## Work instructions:
Lines that include the string "bestellen" are the ones to copy from the entries below.

(Stored items)
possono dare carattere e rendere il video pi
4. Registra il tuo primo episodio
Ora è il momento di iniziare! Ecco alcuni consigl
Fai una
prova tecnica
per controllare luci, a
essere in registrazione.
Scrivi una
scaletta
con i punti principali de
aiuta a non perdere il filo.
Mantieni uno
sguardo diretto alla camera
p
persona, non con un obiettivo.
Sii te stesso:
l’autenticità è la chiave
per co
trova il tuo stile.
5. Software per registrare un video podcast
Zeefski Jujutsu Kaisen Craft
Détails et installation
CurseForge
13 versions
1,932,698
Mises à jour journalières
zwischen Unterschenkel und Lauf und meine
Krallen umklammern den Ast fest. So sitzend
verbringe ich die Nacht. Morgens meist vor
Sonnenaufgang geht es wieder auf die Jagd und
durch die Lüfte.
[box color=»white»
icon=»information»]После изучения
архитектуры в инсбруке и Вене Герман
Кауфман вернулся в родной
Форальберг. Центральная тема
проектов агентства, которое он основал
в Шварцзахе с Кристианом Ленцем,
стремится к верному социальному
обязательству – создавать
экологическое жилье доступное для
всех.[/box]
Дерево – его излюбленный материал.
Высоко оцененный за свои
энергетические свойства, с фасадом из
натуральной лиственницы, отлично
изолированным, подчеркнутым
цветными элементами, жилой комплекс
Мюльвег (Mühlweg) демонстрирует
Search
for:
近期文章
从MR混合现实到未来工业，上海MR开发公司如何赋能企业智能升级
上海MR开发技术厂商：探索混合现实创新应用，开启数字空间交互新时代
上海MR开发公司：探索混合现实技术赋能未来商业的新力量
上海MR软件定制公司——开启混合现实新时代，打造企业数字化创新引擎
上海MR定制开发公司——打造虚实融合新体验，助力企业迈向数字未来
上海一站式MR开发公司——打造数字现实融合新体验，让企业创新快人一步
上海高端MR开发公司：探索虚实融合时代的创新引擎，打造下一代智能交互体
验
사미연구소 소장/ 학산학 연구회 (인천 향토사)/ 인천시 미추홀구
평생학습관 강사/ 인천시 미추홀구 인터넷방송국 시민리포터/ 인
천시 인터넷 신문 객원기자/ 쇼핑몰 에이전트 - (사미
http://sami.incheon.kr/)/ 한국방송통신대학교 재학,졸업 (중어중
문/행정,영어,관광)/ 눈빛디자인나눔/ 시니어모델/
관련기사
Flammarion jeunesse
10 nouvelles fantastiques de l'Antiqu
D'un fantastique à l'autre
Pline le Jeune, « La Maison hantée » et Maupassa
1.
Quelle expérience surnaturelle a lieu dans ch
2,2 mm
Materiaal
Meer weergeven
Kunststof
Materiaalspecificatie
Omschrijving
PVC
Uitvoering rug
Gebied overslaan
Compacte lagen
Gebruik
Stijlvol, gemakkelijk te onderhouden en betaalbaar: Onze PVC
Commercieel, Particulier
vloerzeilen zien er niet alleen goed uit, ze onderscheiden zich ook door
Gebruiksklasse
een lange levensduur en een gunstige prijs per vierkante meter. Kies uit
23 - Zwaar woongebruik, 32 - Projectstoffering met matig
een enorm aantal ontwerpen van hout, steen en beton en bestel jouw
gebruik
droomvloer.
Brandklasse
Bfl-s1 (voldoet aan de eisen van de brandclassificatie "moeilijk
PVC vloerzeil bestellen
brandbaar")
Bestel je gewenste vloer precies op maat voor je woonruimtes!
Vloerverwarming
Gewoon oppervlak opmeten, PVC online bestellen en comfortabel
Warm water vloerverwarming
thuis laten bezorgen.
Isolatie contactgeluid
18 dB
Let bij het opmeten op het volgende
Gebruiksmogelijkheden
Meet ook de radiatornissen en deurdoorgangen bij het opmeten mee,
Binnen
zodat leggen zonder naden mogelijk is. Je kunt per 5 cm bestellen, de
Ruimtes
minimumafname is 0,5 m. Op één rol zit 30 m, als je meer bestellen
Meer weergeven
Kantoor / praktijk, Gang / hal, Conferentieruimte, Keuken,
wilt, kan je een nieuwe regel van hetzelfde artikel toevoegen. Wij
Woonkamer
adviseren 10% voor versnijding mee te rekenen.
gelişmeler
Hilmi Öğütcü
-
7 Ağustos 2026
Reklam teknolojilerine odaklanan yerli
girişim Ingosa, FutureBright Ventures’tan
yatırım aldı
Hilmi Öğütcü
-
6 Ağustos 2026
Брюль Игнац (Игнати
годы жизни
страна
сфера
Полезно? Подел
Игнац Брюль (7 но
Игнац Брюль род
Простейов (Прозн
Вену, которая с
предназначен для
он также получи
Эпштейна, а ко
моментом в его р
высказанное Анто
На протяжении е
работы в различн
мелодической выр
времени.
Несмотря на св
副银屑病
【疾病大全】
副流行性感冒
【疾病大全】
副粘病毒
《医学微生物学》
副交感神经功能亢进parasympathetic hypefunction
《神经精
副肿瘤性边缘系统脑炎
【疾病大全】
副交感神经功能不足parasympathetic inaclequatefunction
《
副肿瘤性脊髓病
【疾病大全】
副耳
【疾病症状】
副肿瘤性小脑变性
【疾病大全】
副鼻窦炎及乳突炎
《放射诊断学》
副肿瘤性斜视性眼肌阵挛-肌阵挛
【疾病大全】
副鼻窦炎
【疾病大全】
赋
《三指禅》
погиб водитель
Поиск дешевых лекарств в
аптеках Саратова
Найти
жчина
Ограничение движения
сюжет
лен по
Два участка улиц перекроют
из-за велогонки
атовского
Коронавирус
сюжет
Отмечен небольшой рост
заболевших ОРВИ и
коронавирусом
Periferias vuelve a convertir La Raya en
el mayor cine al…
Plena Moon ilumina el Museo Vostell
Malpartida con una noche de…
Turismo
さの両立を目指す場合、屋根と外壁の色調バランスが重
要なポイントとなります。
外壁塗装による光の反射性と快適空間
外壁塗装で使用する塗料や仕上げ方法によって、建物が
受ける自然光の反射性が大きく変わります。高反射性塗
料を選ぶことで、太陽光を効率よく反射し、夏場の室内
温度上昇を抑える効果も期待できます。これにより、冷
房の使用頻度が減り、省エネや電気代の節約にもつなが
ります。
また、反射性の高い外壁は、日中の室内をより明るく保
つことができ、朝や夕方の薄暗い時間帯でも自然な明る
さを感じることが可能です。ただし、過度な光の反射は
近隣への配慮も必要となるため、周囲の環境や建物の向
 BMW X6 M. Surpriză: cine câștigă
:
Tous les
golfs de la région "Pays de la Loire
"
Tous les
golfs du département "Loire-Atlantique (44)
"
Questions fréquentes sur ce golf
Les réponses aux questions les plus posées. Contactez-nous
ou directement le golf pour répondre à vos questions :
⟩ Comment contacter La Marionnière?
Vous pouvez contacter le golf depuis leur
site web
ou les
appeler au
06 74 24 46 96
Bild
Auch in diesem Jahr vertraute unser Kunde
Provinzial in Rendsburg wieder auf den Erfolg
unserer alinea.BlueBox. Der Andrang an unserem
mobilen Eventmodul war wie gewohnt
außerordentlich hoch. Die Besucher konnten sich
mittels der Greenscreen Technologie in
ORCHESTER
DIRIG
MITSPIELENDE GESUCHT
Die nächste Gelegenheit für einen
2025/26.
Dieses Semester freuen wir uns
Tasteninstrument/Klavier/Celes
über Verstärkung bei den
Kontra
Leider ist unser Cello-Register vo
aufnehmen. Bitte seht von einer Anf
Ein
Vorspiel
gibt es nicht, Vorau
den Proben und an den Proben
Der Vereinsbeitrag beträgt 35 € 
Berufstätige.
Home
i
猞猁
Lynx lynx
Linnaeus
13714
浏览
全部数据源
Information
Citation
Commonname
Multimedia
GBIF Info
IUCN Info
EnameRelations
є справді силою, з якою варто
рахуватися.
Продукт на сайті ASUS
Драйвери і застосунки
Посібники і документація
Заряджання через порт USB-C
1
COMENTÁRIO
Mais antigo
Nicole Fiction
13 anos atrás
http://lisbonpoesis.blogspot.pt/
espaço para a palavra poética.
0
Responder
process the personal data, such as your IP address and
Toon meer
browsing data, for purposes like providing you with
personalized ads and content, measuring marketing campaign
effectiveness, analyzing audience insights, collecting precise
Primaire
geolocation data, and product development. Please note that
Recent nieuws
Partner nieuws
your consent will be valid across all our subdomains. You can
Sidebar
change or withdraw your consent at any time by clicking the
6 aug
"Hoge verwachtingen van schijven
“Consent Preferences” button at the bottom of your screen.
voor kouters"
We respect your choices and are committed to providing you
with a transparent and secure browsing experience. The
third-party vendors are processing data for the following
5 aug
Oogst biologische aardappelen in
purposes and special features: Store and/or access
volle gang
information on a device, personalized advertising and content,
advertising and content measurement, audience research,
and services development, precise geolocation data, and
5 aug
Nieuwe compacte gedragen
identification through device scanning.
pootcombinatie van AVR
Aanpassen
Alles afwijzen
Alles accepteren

## Finished exercise:
PVC vloerzeil bestellen
Gewoon oppervlak opmeten, PVC online bestellen en comfortabel
zodat leggen zonder naden mogelijk is. Je kunt per 5 cm bestellen, de
minimumafname is 0,5 m. Op één rol zit 30 m, als je meer bestellen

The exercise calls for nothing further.